- What is being asked -
Every line below that contains the word "vagy" must be copied.

- Input material -
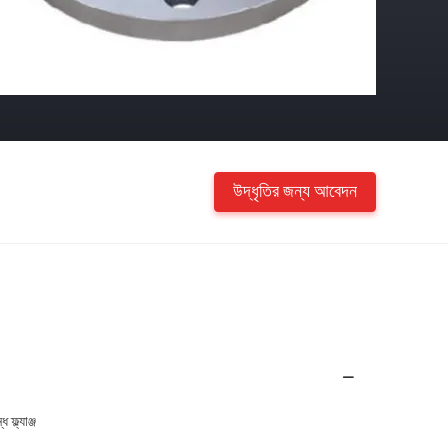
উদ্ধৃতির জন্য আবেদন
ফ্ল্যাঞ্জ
...
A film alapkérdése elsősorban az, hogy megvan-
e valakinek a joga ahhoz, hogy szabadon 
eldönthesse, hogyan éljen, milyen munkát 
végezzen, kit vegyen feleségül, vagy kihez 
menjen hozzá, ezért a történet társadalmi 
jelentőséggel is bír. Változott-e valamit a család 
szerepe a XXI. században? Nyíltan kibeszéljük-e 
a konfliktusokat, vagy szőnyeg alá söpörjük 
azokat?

- Expected answer -
végezzen, kit vegyen feleségül, vagy kihez 
a konfliktusokat, vagy szőnyeg alá söpörjük 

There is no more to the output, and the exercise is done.